Paige Schaffer: [00:21:26]  I think there’s some different tactics that folks take with seniors in that they’re maybe not as technically savvy, but they are a little – you know, if I think about my mother, who’s very active on email and the web, quick to say, hey, this looks serious. Should I share this information? Now she’s got a daughter that works in this business. So she’s gotten better about saying, hey, I probably shouldn’t do this. And – but there are a lot of folks that, quite frankly, thieves are savvy about and kind of scare them into, well, if you don’t do this, you’re – you know, the latest was the IRS scam, where we’ve got a warrant out for your arrest kind of thing.

Dave Bittner: [00:22:10]  Right.

Paige Schaffer: [00:22:10]  I think the other thing that was really kind of glaringly interesting in this study is when you think about all of the types of losses experienced by victims – financial loss, property loss, reputational damage – by far it is emotional distress that’s most frequently reported by victims. So over 80% ranging from medium to high levels of really truly emotional trauma. So where almost 50% felt like they had a medium level of emotional distress, another 32% experienced really high level of emotional stress. And this is in sync with – we also, Generali, we conducted a survey, a global cyber barometer survey, early this year in February. And over 82% of global respondents consider a cyberattack extremely stressful. And almost 50% of respondents wouldn’t know how to fix their situation if they were compromised.

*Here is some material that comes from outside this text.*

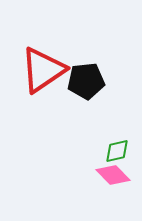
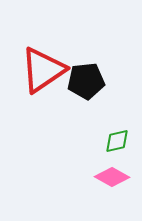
green diamond: moved 10 px up
pink diamond: moved 1 px left, 2 px down; rotated 16 degrees counterclockwise
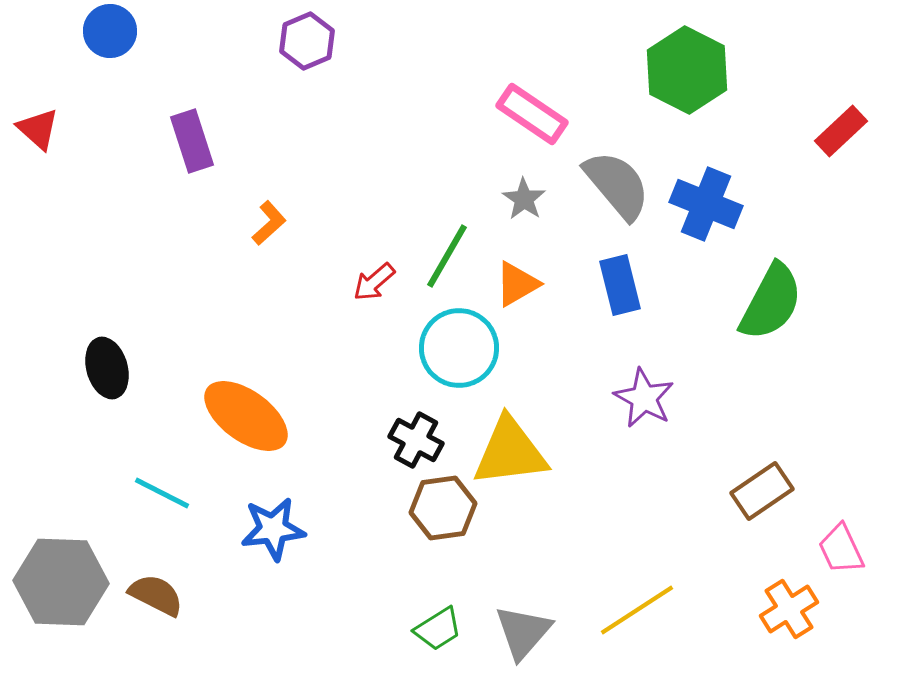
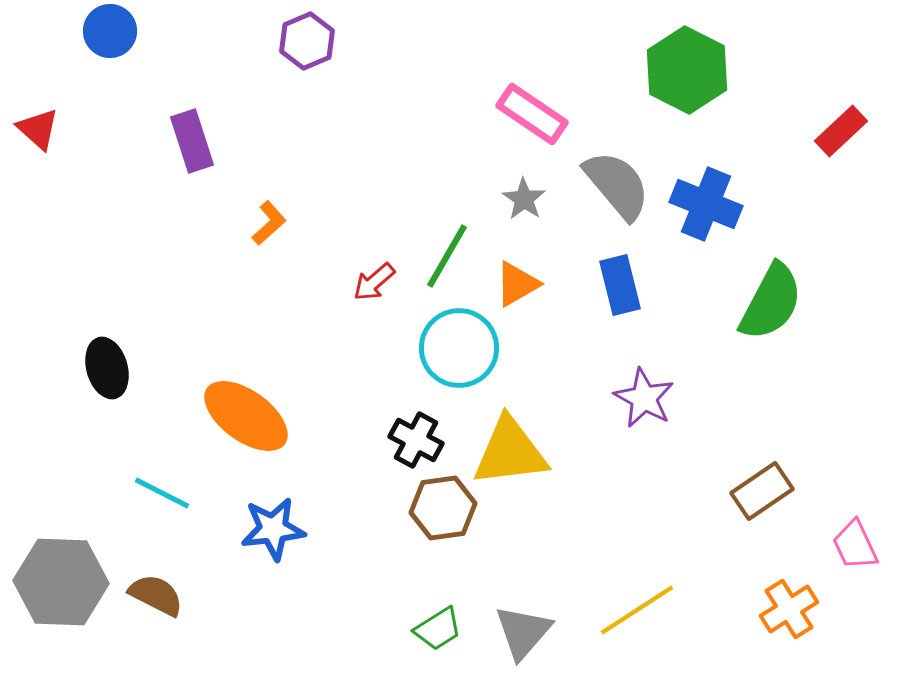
pink trapezoid: moved 14 px right, 4 px up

Paige Schaffer: [00:23:18]  So again, really another reason why full-service resolution services are important and really knowing what next steps to take so you can alleviate some of that stress. Again, I would kind of hammer home how important it is that organizations are really working towards a culture that embodies cyber safety. And those that don’t will just increasingly fall further behind as those criminals get more and more sophisticated. So I would say for these market sectors, we see an opportunity to leverage today’s age of data breaches and the need for information security by really providing their members, customers, employees with identity protection services. They can really differentiate themselves while also creating a culture of information security from within. And we see that to be a win-win.

Dave Bittner: [00:24:16]  That’s Paige Schaffer. She’s CEO of Generali Global Assistance’s Identity and Digital Protection Services global unit. And we were discussing the University of Texas ITAP report.